The body of Ho Chi Minh, a founder of the Communist Party in Vietnam, is preserved in a glass sarcophagus in this building.


By Betty Gordon

© 2016 text and photos. All rights reserved.

My friend Susan and I recently returned from a fascinating two-week trip to Vietnam and Cambodia. I did months of online and guidebook research, compiling and sharing with her the most pertinent information. Every flight, hotel and service provided was booked online. They all came off without a hitch. Susan took the lead in gathering information about restaurants and organizing a textile tour in Siem Reap, Cambodia.

If we didn’t make a beeline on our first morning in Hanoi to see Ho Chi Minh’s mausoleum,  we’d miss the opportunity completely. The mausoleum is open only limited days and hours, and this first morning was the lone window where our itinerary synced with that schedule.

What jet lag? Several cups of very strong Vietnamese coffee later, we were in a time-saving taxi heading west from the Old Quarter to the site, one of the most visited in all of Vietnam. Many Vietnamese deeply revere Bac Ho (Vietnamese for “Uncle Ho”), the first president of North Vietnam and a founder of the Vietnamese Communist Party.

The taxi turned out to be a good idea, because as we approached, we could see that the line went on and on and on … for blocks. We would have wasted valuable minutes just trying to find the end of the queue. We joined the line by 9:30 a.m. It moved in fits and starts, and Susan and I had moments where we were wondering if we had arrived too late for the morning viewing.

We weren’t the only Westerners; we heard Hebrew, German and possibly Swedish or Dutch being spoken. Trying to pick up the different languages helped pass the time.

Also among the visitors were several groups of well-behaved Vietnamese schoolchildren, wearing matching jackets.

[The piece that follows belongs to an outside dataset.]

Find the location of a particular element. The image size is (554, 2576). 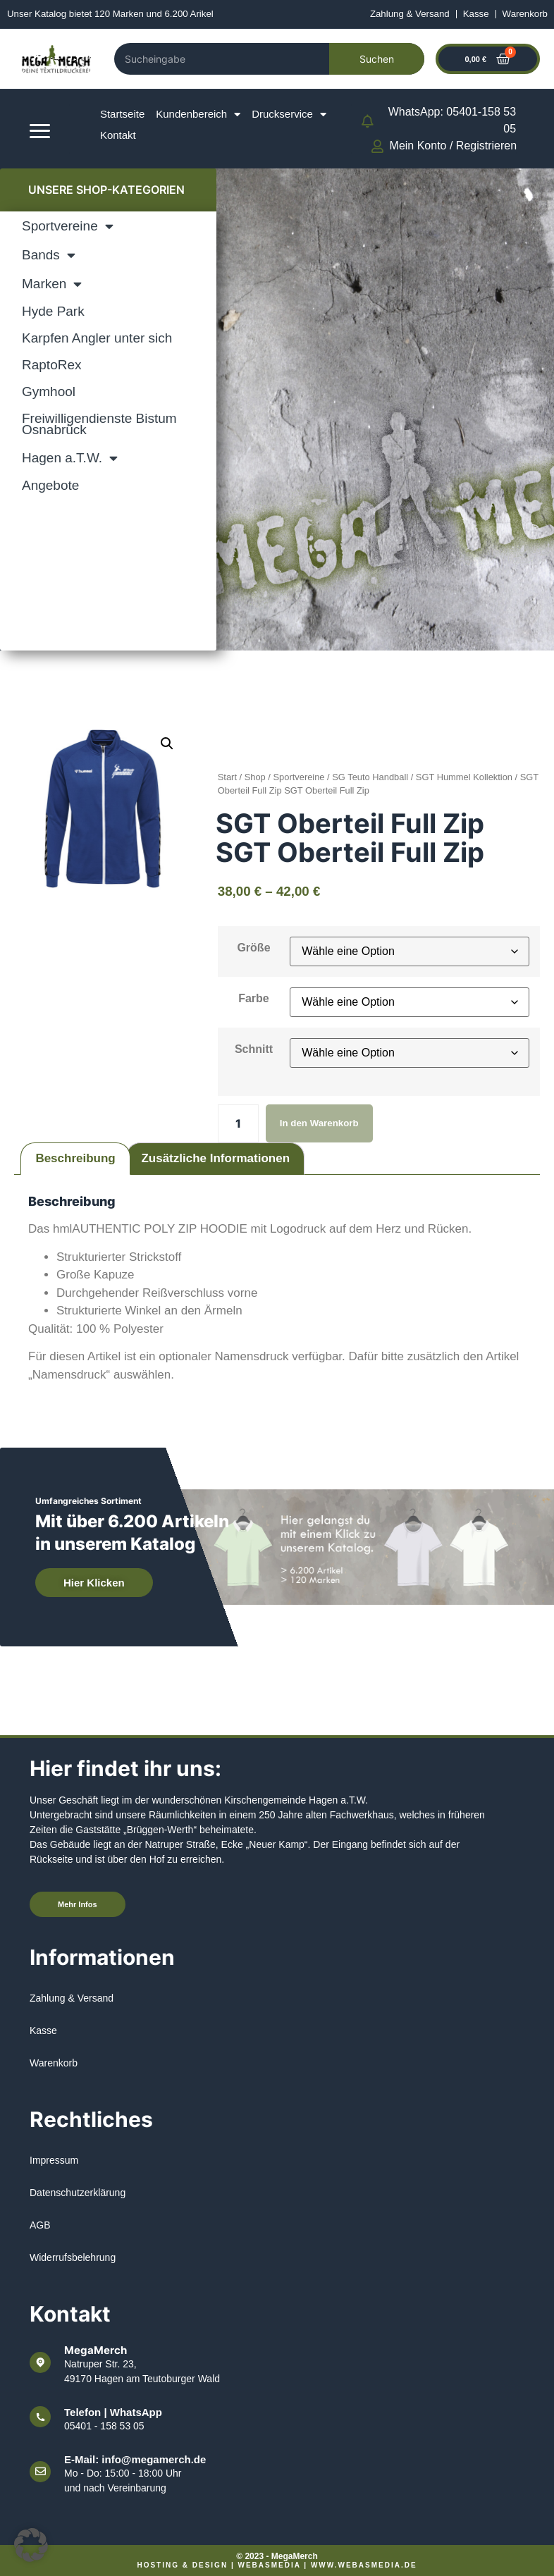 www.webasmedia.de is located at coordinates (364, 2565).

Some were also sporting white garrison-style caps.

The morning was overcast and comfortably cool, and the shaded walkway closer to the entrance had overhead fans, though they were not running on this day.


As the line progressed, we passed two colorful tile mosaics on buildings’ exterior walls. One features a line of smiling schoolchildren approaching a woman clad in a blue and white ao dai, the traditional dress of Vietnam. Two fish in a red-blue-green pool of spiraling tiles are frolicking at the bottom. Behind the woman is a fruit tree, possibly orange, heavy with light yellow orbs.

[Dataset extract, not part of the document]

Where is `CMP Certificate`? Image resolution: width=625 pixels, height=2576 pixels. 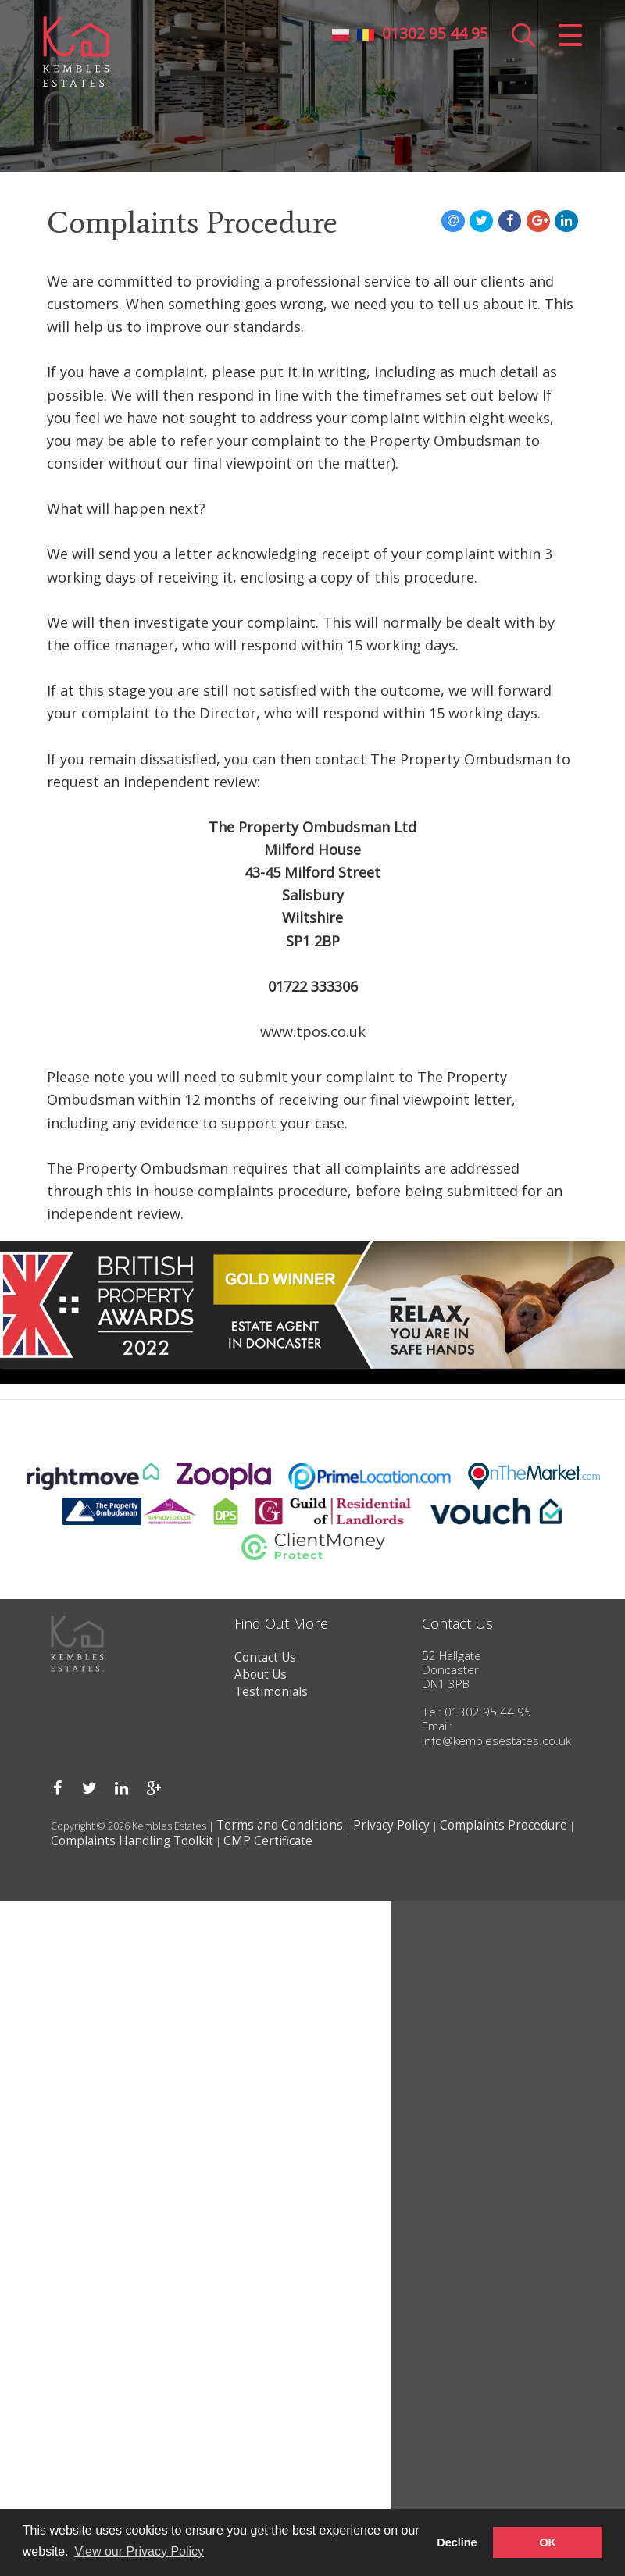 CMP Certificate is located at coordinates (267, 1841).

The other mosaic looked to be promoting the unity of Vietnam. Two women, one in a white ao dai and the other in a red blouse and black trousers with a checkered black-and-white scarf around her neck, meet in the center, extending single touching hands. Beneath them is a little boy holding an open book above his head.

At left, a woman in a skirt and a headpiece may be representing the hill tribes of northern Vietnam and at right, a woman wears a more modern, sleeveless green dress with three red stripes. In the center background is the Vietnamese flag and several white doves.

Finally, a little past 11 a.m., we climbed a long flight of stairs and entered the imposing, marble-columned building. Its location at Ba Dinh Square, with its lengthy parade ground, is also significant to Vietnam’s history. It was here that Ho Chi Minh read the country’s declaration of independence in 1945.

Four military guards in crisp white uniforms stand a short distance from each corner of the coffin. In single file, visitors enter the cool, darkened room and walk slowly past one side of the glass sarcophagus.  You can just make out a frail figure with a long, wispy white beard in a white (or possibly khaki) suit. The line then passes the top end of the coffin, and continues down the other side, having made a U-shape, before exiting through a different door.


Also at the complex: the Ho Chi Minh Museum (above), Ho Chi Minh’s Stilt House, Presidential Palace (not open to the public) and botanical gardens. Again, these buildings are open limited days and hours, so plan accordingly.

Was a 90-minute wait worth a five-minute viewing? Let’s put it this way: My odds of getting back to Hanoi are slim, so it’s one of those things I would have regretted if I hadn’t done it.

Quick reference: Open 8 to 11 a.m. Tuesdays-Thursdays and Saturdays-Sundays. Closed September 4-November 4, when it’s believed Ho Chi Minh’s embalmed body goes to Russia for “maintenance.” Free. Visitors are required to leave backpacks and cameras at different checkpoints. No pictures are allowed inside the mausoleum. Visitors are advised to be silent and keep their hands out of their pockets. Dress respectfully; no shorts, tank tops or hats. Guards enforce the dress code. A taxi from the western side of the Old Quarter costs about 42,000 Vietnam dong, about $2.